On March 25, 2025, Trump issued an executive order 14246 against Jenner & Block that suspended the security clearance of lawyers and "restricted their access to government buildings, officials and federal contracting work". The order also mentioned the firm's employment of Weissmann. The firm has also been involved in challenging a number of policies by the Trump administration since the start of Trump's second term.
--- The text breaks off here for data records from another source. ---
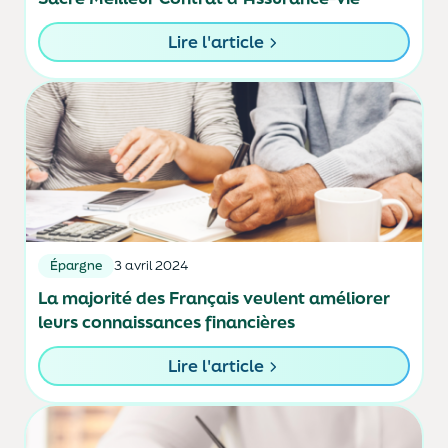
Lire l'article
Épargne
3 avril 2024
La majorité des Français veulent améliorer
leurs connaissances financières
Lire l'article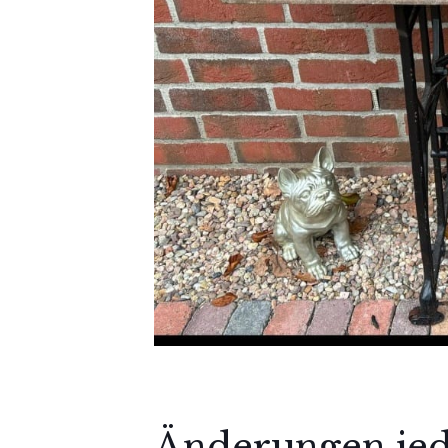
Änderungen jed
=== Media and publishing career (2019-present)===
In 2019, Weissmann joined MSNBC as a legal analyst. Beginning in March 2023, he co-hosted the MSNBC podcast Prosecuting Donald Trump (with fellow former prosecutor Mary McCord), which won the 'Webby Winner' and 'People's Voice Winner' in the Crime & Justice category of the 2024 Webby Awards.

Since the second election of Trump, they have co-hosted a podcast entitled Main Justice. Their May 10, 2025 podcast also was published on the Weissmann May 10, 2025 episode of his Substack newsletter that is entitled, Behind The Headlines.

His book Where Law Ends: Inside the Mueller Investigation was published in September 2020.

In May 2026 Weissmann published Liar's Kingdom: How to Stop Trump’s Deceit and Save America (Little, Brown & Company)

==Personal life==
Andrew Weissmann is the brother of Lisa Beth Weissmann, MD, of Mount Auburn Hospital in Cambridge, Massachusetts.